Range: 0.0 to 1.0 (typically) Default: 0.5 (standard models), 0.0 (Turbo - ignored) Controls how strongly the model follows the reference voice characteristics. Higher values make the output more similar to the reference audio.
# Light conditioning - more variation from reference
wav = model.generate(text, cfg_weight=0.3)

# Default - balanced
wav = model.generate(text, cfg_weight=0.5)

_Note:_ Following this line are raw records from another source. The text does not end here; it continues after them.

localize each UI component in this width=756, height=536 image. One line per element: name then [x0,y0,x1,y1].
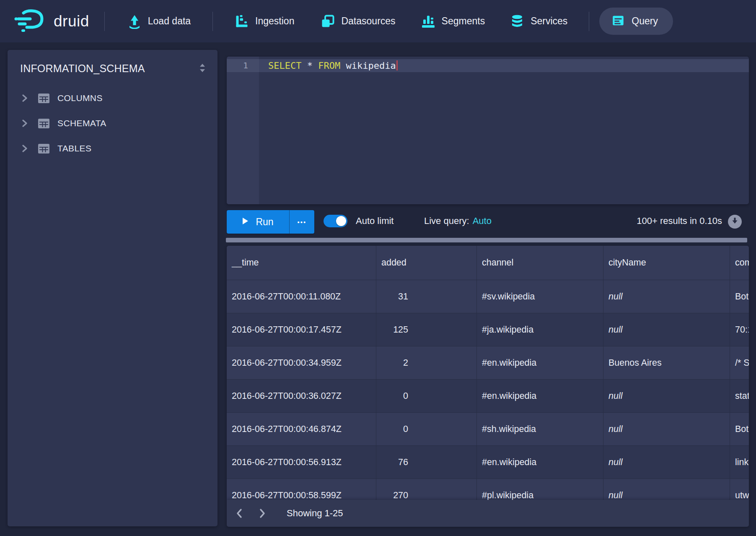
nav-item-label: Query [632,16,658,27]
upload-icon [127,14,142,29]
table-row: 2016-06-27T00:00:17.457Z 125 #ja.wikiped… [227,313,749,346]
druid-console: druid Load data [0,0,756,536]
previous-page-button[interactable] [233,505,245,522]
druid-logo[interactable]: druid [14,9,89,34]
schema-header: INFORMATION_SCHEMA [8,50,217,75]
brand-name: druid [54,13,89,30]
live-query: Live query:Auto [424,216,492,226]
tree-item-schemata[interactable]: SCHEMATA [8,111,217,136]
code-line-content: SELECT * FROM wikipedia [268,60,396,71]
column-header-comment[interactable]: comment [730,246,749,280]
tree-item-label: SCHEMATA [57,118,106,128]
query-editor[interactable]: 1 SELECT * FROM wikipedia [227,57,749,204]
schema-sidebar: INFORMATION_SCHEMA COLUMNS [8,50,217,526]
table-row: 2016-06-27T00:00:36.027Z 0 #en.wikipedia… [227,380,749,413]
chevron-right-icon[interactable] [21,94,28,102]
results-summary: 100+ results in 0.10s [637,216,722,226]
schema-tree: COLUMNS SCHEMATA TABLES [8,86,217,161]
results-panel: __time added channel cityName comment 20… [227,246,749,527]
cell-comment: stat [730,380,749,413]
table-row: 2016-06-27T00:00:46.874Z 0 #sh.wikipedia… [227,413,749,446]
column-header-added[interactable]: added [376,246,477,280]
download-button[interactable] [728,215,742,229]
nav-item-label: Datasources [341,16,395,27]
nav-divider [104,12,105,31]
play-icon [242,217,249,226]
editor-gutter [227,57,259,204]
download-icon [731,217,739,226]
cell-cityname: null [603,280,730,313]
cell-added: 0 [376,413,477,446]
nav-item-label: Segments [442,16,485,27]
cell-added: 76 [376,446,477,479]
run-button-label: Run [256,216,273,228]
live-query-value[interactable]: Auto [473,216,492,226]
schema-title: INFORMATION_SCHEMA [20,62,145,75]
results-rows: 2016-06-27T00:00:11.080Z 31 #sv.wikipedi… [227,280,749,512]
cell-cityname: Buenos Aires [603,346,730,380]
tree-item-tables[interactable]: TABLES [8,136,217,161]
sql-input[interactable]: SELECT * FROM wikipedia [268,59,398,72]
showing-range-label: Showing 1-25 [287,508,343,519]
next-page-button[interactable] [256,505,269,522]
cell-time: 2016-06-27T00:00:34.959Z [227,346,376,380]
nav-item-label: Services [531,16,567,27]
cell-comment: Bot [730,413,749,446]
column-header-channel[interactable]: channel [477,246,603,280]
nav-divider [212,12,213,31]
cell-channel: #sv.wikipedia [477,280,603,313]
chevron-right-icon[interactable] [21,144,28,153]
chevron-right-icon[interactable] [21,119,28,127]
nav-item-label: Load data [148,16,191,27]
tree-item-label: TABLES [57,143,91,154]
table-icon [38,144,49,154]
double-caret-vertical-icon[interactable] [198,63,207,75]
cell-added: 0 [376,380,477,413]
cell-cityname: null [603,446,730,479]
table-row: 2016-06-27T00:00:56.913Z 76 #en.wikipedi… [227,446,749,479]
ingestion-chart-icon [234,14,249,29]
tree-item-label: COLUMNS [57,93,103,103]
cell-comment: /* Sp [730,346,749,380]
live-query-label: Live query: [424,216,469,226]
results-header-row: __time added channel cityName comment [227,246,749,280]
cell-time: 2016-06-27T00:00:56.913Z [227,446,376,479]
cell-comment: link [730,446,749,479]
cell-comment: Bot [730,280,749,313]
table-row: 2016-06-27T00:00:11.080Z 31 #sv.wikipedi… [227,280,749,313]
tree-item-columns[interactable]: COLUMNS [8,86,217,111]
cell-cityname: null [603,380,730,413]
cell-channel: #en.wikipedia [477,380,603,413]
nav-divider [589,12,589,31]
cell-added: 31 [376,280,477,313]
nav-item-segments[interactable]: Segments [421,14,485,29]
database-icon [510,14,525,29]
run-button[interactable]: Run [227,210,289,234]
auto-limit-label[interactable]: Auto limit [356,216,394,226]
cell-added: 125 [376,313,477,346]
console-icon [611,13,625,29]
nav-item-query-active[interactable]: Query [599,8,673,35]
column-header-cityname[interactable]: cityName [603,246,730,280]
datasources-icon [320,14,335,29]
nav-item-load-data[interactable]: Load data [127,14,191,29]
horizontal-scrollbar[interactable] [226,238,747,242]
nav-item-datasources[interactable]: Datasources [320,14,395,29]
nav-item-services[interactable]: Services [510,14,567,29]
cell-time: 2016-06-27T00:00:46.874Z [227,413,376,446]
nav-item-label: Ingestion [255,16,294,27]
cell-cityname: null [603,413,730,446]
column-header-time[interactable]: __time [227,246,376,280]
auto-limit-toggle[interactable] [324,215,347,227]
segments-bars-icon [421,14,436,29]
run-more-button[interactable]: ••• [290,210,314,234]
cell-added: 2 [376,346,477,380]
nav-item-ingestion[interactable]: Ingestion [234,14,294,29]
cell-channel: #en.wikipedia [477,346,603,380]
cell-channel: #ja.wikipedia [477,313,603,346]
cell-comment: 70:1 [730,313,749,346]
text-cursor [396,60,398,70]
table-icon [38,119,49,128]
editor-line-number: 1 [227,59,259,72]
druid-logo-icon [14,9,49,34]
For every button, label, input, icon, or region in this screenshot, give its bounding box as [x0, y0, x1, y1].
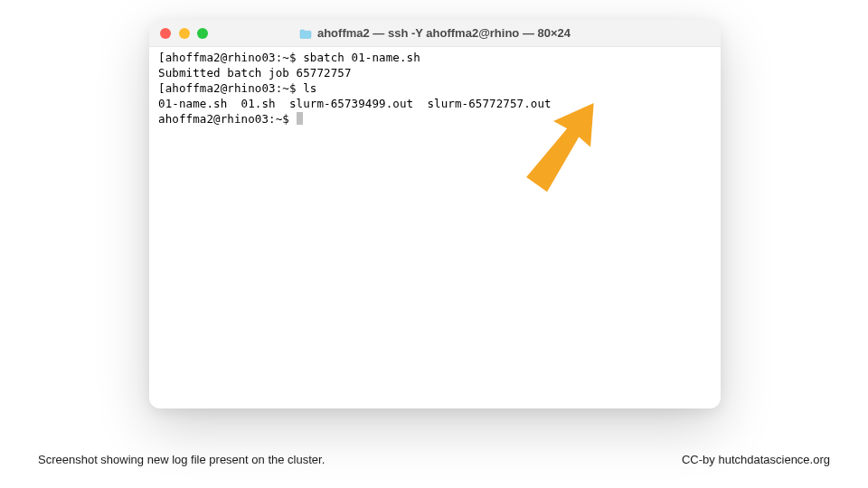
- titlebar: ahoffma2 — ssh -Y ahoffma2@rhino — 80×24: [149, 20, 721, 47]
- traffic-lights: [149, 28, 208, 39]
- minimize-icon[interactable]: [179, 28, 190, 39]
- maximize-icon[interactable]: [197, 28, 208, 39]
- window-title-wrap: ahoffma2 — ssh -Y ahoffma2@rhino — 80×24: [149, 26, 721, 40]
- cursor-icon: [297, 112, 303, 125]
- window-title: ahoffma2 — ssh -Y ahoffma2@rhino — 80×24: [317, 26, 571, 40]
- terminal-line: [ahoffma2@rhino03:~$ ls: [158, 81, 316, 95]
- terminal-body[interactable]: [ahoffma2@rhino03:~$ sbatch 01-name.sh S…: [149, 47, 721, 408]
- terminal-line: [ahoffma2@rhino03:~$ sbatch 01-name.sh: [158, 51, 420, 64]
- caption-right: CC-by hutchdatascience.org: [682, 453, 830, 466]
- terminal-window: ahoffma2 — ssh -Y ahoffma2@rhino — 80×24…: [149, 20, 721, 408]
- caption-left: Screenshot showing new log file present …: [38, 453, 325, 466]
- folder-icon: [299, 28, 312, 38]
- terminal-line: Submitted batch job 65772757: [158, 66, 352, 80]
- terminal-line: ahoffma2@rhino03:~$: [158, 112, 297, 126]
- terminal-line: 01-name.sh 01.sh slurm-65739499.out slur…: [158, 97, 552, 110]
- close-icon[interactable]: [160, 28, 171, 39]
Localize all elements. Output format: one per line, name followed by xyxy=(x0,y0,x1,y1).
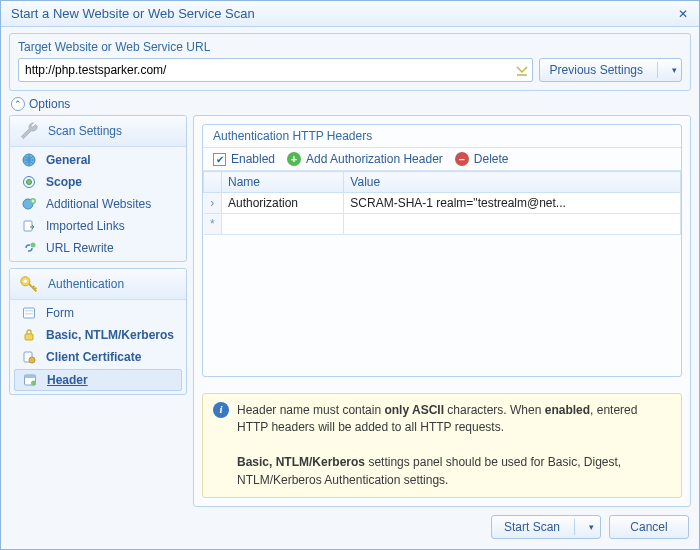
svg-point-2 xyxy=(27,180,32,185)
doc-import-icon xyxy=(20,218,38,234)
svg-rect-12 xyxy=(25,334,33,340)
add-header-button[interactable]: + Add Authorization Header xyxy=(287,152,443,166)
close-icon[interactable]: ✕ xyxy=(673,5,693,23)
header-icon xyxy=(21,372,39,388)
target-icon xyxy=(20,174,38,190)
url-dropdown-icon[interactable] xyxy=(513,60,531,80)
info-text: Header name must contain only ASCII char… xyxy=(237,402,671,489)
row-header-corner xyxy=(204,172,222,193)
form-icon xyxy=(20,305,38,321)
section-title: Authentication HTTP Headers xyxy=(203,125,681,148)
svg-rect-16 xyxy=(25,375,36,378)
sidebar-item-header-auth[interactable]: Header xyxy=(14,369,182,391)
svg-point-14 xyxy=(29,357,35,363)
wrench-icon xyxy=(18,120,40,142)
start-scan-button[interactable]: Start Scan ▾ xyxy=(491,515,601,539)
options-label: Options xyxy=(29,97,70,111)
sidebar-item-additional-websites[interactable]: Additional Websites xyxy=(10,193,186,215)
svg-point-8 xyxy=(24,279,28,283)
row-indicator-icon: › xyxy=(204,193,222,214)
sidebar-scan-settings-panel: Scan Settings General Scope Additional W… xyxy=(9,115,187,262)
sidebar-authentication-panel: Authentication Form Basic, NTLM/Kerberos… xyxy=(9,268,187,395)
sidebar-item-basic-ntlm[interactable]: Basic, NTLM/Kerberos xyxy=(10,324,186,346)
svg-point-17 xyxy=(31,381,36,386)
table-row-new[interactable]: * xyxy=(204,214,681,235)
target-url-label: Target Website or Web Service URL xyxy=(18,40,682,54)
sidebar-item-general[interactable]: General xyxy=(10,149,186,171)
column-name[interactable]: Name xyxy=(222,172,344,193)
target-url-input[interactable] xyxy=(18,58,533,82)
options-toggle[interactable]: ⌃ Options xyxy=(1,95,699,115)
check-icon: ✔ xyxy=(213,153,226,166)
sidebar: Scan Settings General Scope Additional W… xyxy=(9,115,187,507)
dialog-window: Start a New Website or Web Service Scan … xyxy=(0,0,700,550)
dialog-footer: Start Scan ▾ Cancel xyxy=(1,507,699,549)
cell-value[interactable]: SCRAM-SHA-1 realm="testrealm@net... xyxy=(344,193,681,214)
chevron-down-icon: ▾ xyxy=(589,522,594,532)
table-row[interactable]: › Authorization SCRAM-SHA-1 realm="testr… xyxy=(204,193,681,214)
svg-rect-10 xyxy=(25,310,33,312)
previous-settings-button[interactable]: Previous Settings ▾ xyxy=(539,58,682,82)
lock-icon xyxy=(20,327,38,343)
info-icon: i xyxy=(213,402,229,418)
key-icon xyxy=(18,273,40,295)
chevron-down-icon: ▾ xyxy=(672,65,677,75)
scan-settings-header: Scan Settings xyxy=(10,116,186,147)
plus-icon: + xyxy=(287,152,301,166)
authentication-list: Form Basic, NTLM/Kerberos Client Certifi… xyxy=(10,300,186,394)
minus-icon: – xyxy=(455,152,469,166)
headers-toolbar: ✔ Enabled + Add Authorization Header – D… xyxy=(203,148,681,171)
dialog-title: Start a New Website or Web Service Scan xyxy=(11,6,673,21)
sidebar-item-client-cert[interactable]: Client Certificate xyxy=(10,346,186,368)
scan-settings-list: General Scope Additional Websites Import… xyxy=(10,147,186,261)
link-rewrite-icon xyxy=(20,240,38,256)
svg-point-6 xyxy=(31,243,36,248)
delete-header-button[interactable]: – Delete xyxy=(455,152,509,166)
svg-rect-11 xyxy=(25,313,33,315)
sidebar-item-imported-links[interactable]: Imported Links xyxy=(10,215,186,237)
collapse-icon: ⌃ xyxy=(11,97,25,111)
cell-name[interactable]: Authorization xyxy=(222,193,344,214)
svg-rect-5 xyxy=(24,221,32,231)
body: Scan Settings General Scope Additional W… xyxy=(1,115,699,507)
target-url-section: Target Website or Web Service URL Previo… xyxy=(9,33,691,91)
sidebar-item-url-rewrite[interactable]: URL Rewrite xyxy=(10,237,186,259)
authentication-header: Authentication xyxy=(10,269,186,300)
headers-grid[interactable]: Name Value › Authorization SCRAM-SHA-1 r… xyxy=(203,171,681,376)
sidebar-item-scope[interactable]: Scope xyxy=(10,171,186,193)
cancel-button[interactable]: Cancel xyxy=(609,515,689,539)
info-message: i Header name must contain only ASCII ch… xyxy=(202,393,682,498)
enabled-checkbox[interactable]: ✔ Enabled xyxy=(213,152,275,166)
globe-plus-icon xyxy=(20,196,38,212)
cert-icon xyxy=(20,349,38,365)
headers-section: Authentication HTTP Headers ✔ Enabled + … xyxy=(202,124,682,377)
new-row-icon: * xyxy=(204,214,222,235)
sidebar-item-form-auth[interactable]: Form xyxy=(10,302,186,324)
main-panel: Authentication HTTP Headers ✔ Enabled + … xyxy=(193,115,691,507)
globe-icon xyxy=(20,152,38,168)
titlebar: Start a New Website or Web Service Scan … xyxy=(1,1,699,27)
column-value[interactable]: Value xyxy=(344,172,681,193)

# Strong conditioning - closer to reference
wav = model.generate(text, cfg_weight=0.7)

When to Adjust cfg_weight

If your reference speaker talks very quickly, lower cfg_weight to improve pacing:
wav = model.generate(
    text,
    audio_prompt_path="fast_speaker.wav",
    cfg_weight=0.3  # Slows down pacing
)
From README: “If the reference speaker has a fast speaking style, lowering cfg_weight to around 0.3 can improve pacing.”
When using a voice from one language to speak another, set cfg_weight=0 to reduce accent transfer:
# English voice speaking French with minimal accent
wav = multilingual_model.generate(
    "Bonjour!",
    language_id="fr",
    audio_prompt_path="english_speaker.wav",
    cfg_weight=0.0  # Reduces English accent
)
From README: “To mitigate [accent transfer], set cfg_weight to 0.”
For more expressive output, combine lower cfg_weight with higher exaggeration:
wav = model.generate(
    text,
    cfg_weight=0.3,     # Lower for slower pacing
    exaggeration=0.7    # Higher for more expression
)
From README: “Try lower cfg_weight values (e.g. ~0.3) and increase exaggeration to around 0.7 or higher.”
Turbo Model: Chatterbox Turbo ignores cfg_weight during generation. The parameter only applies to standard Chatterbox and multilingual models.

exaggeration Parameter

Range: 0.0 to 1.0+ Default: 0.5 (standard models), 0.0 (Turbo) Controls the expressiveness and emotional intensity of the generated speech.
# Neutral, flat delivery
wav = model.generate(text, exaggeration=0.0)

# Moderate expressiveness (default)
wav = model.generate(text, exaggeration=0.5)

# High expressiveness
wav = model.generate(text, exaggeration=0.7)

# Very dramatic
wav = model.generate(text, exaggeration=1.0)

Effects of Exaggeration

  • Lower values (0.0-0.3): More neutral, professional tone
  • Medium values (0.4-0.6): Natural conversation, moderate emotion
  • Higher values (0.7-1.0): Dramatic, expressive, emotional delivery
Speed Impact: Higher exaggeration tends to speed up speech. Compensate by reducing cfg_weight for more deliberate pacing.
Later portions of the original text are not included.